# Task instructions
Beginning with the line of the entries below that holds "Big Red Dog, and" and ending with the line that holds "Dead Air Armament Xeno", transcribe each line exactly as written. Pictures stay out.

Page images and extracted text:
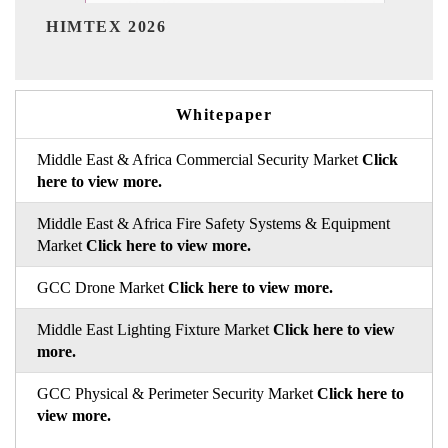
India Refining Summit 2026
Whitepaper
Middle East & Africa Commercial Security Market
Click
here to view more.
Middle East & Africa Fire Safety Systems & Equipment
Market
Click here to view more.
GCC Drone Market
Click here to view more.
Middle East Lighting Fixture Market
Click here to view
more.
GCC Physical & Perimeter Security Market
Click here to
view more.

* * *

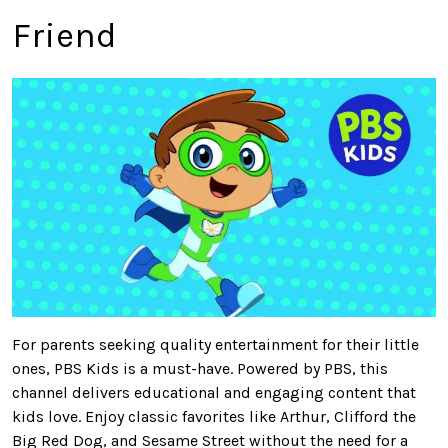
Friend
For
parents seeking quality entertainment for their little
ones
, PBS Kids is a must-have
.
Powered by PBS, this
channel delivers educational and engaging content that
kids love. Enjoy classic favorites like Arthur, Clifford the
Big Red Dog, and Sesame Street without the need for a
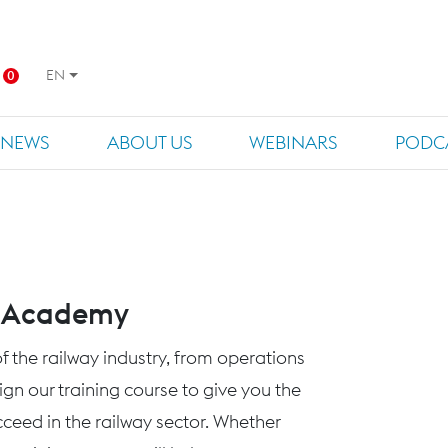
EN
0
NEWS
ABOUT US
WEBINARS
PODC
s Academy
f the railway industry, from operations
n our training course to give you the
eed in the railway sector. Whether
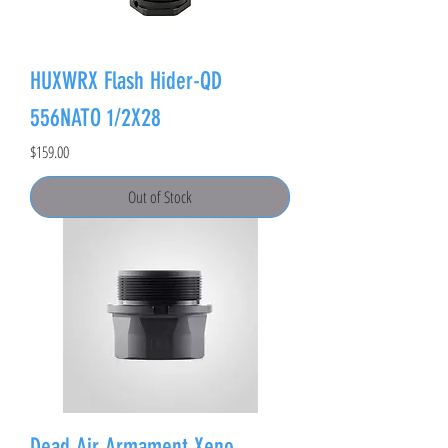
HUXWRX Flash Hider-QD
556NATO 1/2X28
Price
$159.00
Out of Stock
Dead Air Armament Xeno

# Response area
Big Red Dog, and Sesame Street without the need for a
EN
0
NEWS
ABOUT US
WEBINARS
PODC
s Academy
f the railway industry, from operations
n our training course to give you the
eed in the railway sector. Whether
HUXWRX Flash Hider-QD
556NATO 1/2X28
Price
$159.00
Out of Stock
Dead Air Armament Xeno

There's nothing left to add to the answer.